EXERCISE DIRECTIONS ▸
Within the data below, copy each line where the string "Copyright" is found.

Extracted data entries:
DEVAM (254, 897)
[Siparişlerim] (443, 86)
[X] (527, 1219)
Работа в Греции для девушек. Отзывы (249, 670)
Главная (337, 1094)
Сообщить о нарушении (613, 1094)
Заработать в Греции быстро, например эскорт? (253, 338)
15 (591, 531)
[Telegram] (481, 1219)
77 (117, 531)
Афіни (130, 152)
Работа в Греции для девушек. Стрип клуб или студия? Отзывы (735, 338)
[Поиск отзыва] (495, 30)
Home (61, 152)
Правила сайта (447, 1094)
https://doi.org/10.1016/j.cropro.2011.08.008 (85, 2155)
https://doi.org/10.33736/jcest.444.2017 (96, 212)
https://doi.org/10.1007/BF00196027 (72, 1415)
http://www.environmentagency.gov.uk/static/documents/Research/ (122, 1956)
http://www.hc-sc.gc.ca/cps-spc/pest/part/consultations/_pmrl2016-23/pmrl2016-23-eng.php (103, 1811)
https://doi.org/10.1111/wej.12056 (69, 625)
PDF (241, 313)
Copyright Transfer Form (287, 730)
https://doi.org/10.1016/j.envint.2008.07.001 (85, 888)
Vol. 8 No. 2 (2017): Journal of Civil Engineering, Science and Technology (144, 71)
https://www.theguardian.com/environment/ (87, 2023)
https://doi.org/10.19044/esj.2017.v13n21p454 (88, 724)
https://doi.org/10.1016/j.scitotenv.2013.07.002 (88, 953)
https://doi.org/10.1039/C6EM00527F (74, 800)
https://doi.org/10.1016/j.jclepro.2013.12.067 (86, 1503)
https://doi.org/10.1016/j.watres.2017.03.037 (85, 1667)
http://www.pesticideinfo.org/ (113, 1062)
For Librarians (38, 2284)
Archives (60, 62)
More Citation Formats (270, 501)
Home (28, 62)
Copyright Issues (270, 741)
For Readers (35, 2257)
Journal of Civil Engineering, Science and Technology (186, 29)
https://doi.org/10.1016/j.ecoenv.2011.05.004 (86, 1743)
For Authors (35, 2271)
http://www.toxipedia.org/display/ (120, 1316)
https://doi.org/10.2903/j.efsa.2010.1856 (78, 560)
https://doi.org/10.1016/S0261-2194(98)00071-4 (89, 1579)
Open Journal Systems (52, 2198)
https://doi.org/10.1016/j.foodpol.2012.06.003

RESULT ▸
Copyright Transfer Form (287, 730)
Copyright Issues (270, 741)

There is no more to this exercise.